Human-caused wildfires increase in California |

Human-caused wildfires increase in California

Associated Press Writer

LOS ANGELES ” Embers drifting from a campfire in a seaside canyon ignite a wildfire that incinerates 53 homes in Malibu.

A man driving on a national forest road stops on tinder-dry grass. The hot engine acts like a match, kindling a wildfire that burns thousands of acres.

And authorities suspect that a blaze that destroyed 78 homes in the Santa Barbara area last week was started by sparks from a power tool being used to clear brush.

A growing number of wildfires in California are joined by a common, incriminating back-story: People caused them.

Government statistics show that people were faulted for 5,208 wildfires in Southern California in 2008, the highest number since at least 2001. Between 2006 and 2008, Southern California was the only region of the country to see a significant jump in the number of wildfires blamed on people, an unsettling statistic given the damage that can follow.

There is no single cause for the increase, experts say, with issues ranging from better investigations and reporting to the warming effects of climate change. But most agree: In a densely populated, drought-stricken region where development pushes into areas known to burn, the result is predictable.

“As the drought continues in California, there are going to be more human-caused fires,” says Don Smurthwaite, a spokesman for the National Interagency Fire Center in Idaho.

“You can see the spread of development in virtually every area of the West,” he says. “More people is always going to equate to more fires.”

Southern California’s fire season was once thought to be limited to the fall, when Santa Ana winds roar through mountain passes into heavily populated coastal areas. But it’s now seen as a year-round danger, a conclusion witnessed in Santa Barbara last week. Warmer, drier weather in a region of more than 20 million people with a history of wildfires is proving a combustible mix, fire center figures suggest.

And some of those blazes are leading to the courtroom, where prosecutors are bringing charges from arson to negligence.

Gov. Arnold Schwarzenegger declared a statewide drought in June and in February declared a state of emergency because of three years of below-average rain and snowfall in California.

In Los Angeles, rainfall for the year that began July 1 is nearly 6 inches below average in a city that typically sees scant precipitation. In the state’s agricultural Central Valley, three years of drought have forced farmers to let thousands of acres of cropland turn to dust.

Nationally, about 70,000 wildfires in 2008 were attributed to human causes ” a thoughtlessly flicked cigarette, a campfire left smoldering, a fallen power line. That’s about the same number as 2001, although the figures fluctuate from year to year. Since 2001, the peak was 80,220 wildfires caused by humans in 2006, according to fire center records.

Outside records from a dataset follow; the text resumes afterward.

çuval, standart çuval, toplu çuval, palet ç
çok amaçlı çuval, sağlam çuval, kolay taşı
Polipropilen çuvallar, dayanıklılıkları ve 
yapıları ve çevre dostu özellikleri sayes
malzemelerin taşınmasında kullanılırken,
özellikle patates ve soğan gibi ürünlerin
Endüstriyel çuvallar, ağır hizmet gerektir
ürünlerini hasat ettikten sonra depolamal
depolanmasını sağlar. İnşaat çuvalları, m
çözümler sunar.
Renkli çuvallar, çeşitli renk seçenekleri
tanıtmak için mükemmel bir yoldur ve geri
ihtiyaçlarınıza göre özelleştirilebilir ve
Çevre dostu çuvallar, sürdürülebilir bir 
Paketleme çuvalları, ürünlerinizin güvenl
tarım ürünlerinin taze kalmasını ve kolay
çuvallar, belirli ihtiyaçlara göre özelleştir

In Southern California, the number of wildfires caused by people was about flat ” roughly 4,000 ” between 2001 and 2005. It dipped to 3,200 in 2006. Then, those figures increased sharply, to 5,140 in 2007 and 5,208 in 2008, according to the data.

The increase in Southern California stands out. In Alaska, for example, the number of wildfires blamed on people has been gradually slipping since 2004. Nationally, the number of wildfires attributed to human causes dropped in 2007 and 2008.

Lightning strikes account for just a fraction of all wildfires ” about 8,800 across the nation in 2008. In Southern California, the number of wildfires blamed on lightning dropped from 409 in 2006 to 291 in 2007 and 174 last year.

Firefighters this week were extinguishing the last of a now-smoldering wildfire in the Santa Barbara area, which at its peak forced thousands of people to flee their homes. It blackened about 13 square miles. Authorities are trying to identify the person using a power tool that they believe caused the blaze.

Given the large number of wildfires in the state, only a small number lead to criminal or civil cases. The U.S. Forest Service alone recorded nearly 400 arson wildfires since 2005, records show. Prosecutors have wide discretion, and recent wildfires in Southern California have produced a patchwork of results in the courtroom.

A pipe grinder who accidentally started a 240,000-acre wildfire in Santa Barbara County in 2007 that injured 40 people initially faced felony counts, but those charges were dismissed. He did not have to pay restitution to injured firefighters, pleaded no contest to a misdemeanor of negligently setting a fire and was fined $200.

Earlier this week, a man was sentenced to 16 years in prison after pleading no contest to arson for setting a series of fires in Los Angeles’ sprawling Griffith Park last year.

Ten people who built a campfire were not charged with igniting a wildfire last fall that burned more than 200 homes in Santa Barbara and neighboring Montecito because investigators could not prove who caused the wildfire.

They were charged with misdemeanor trespassing and unlawfully building a campfire. The wildfire seriously injured two people and destroyed rows of multimillion-dollar homes, including actor Christopher Lloyd’s $11 million home in Montecito.

“Two things are important for prosecutors to look at: one is the intent … but on the other hand, there is the harm,” says Riverside County Deputy District Attorney Michael Hestrin.

“It’s a judgment call,” he says. “No two cases are the same.”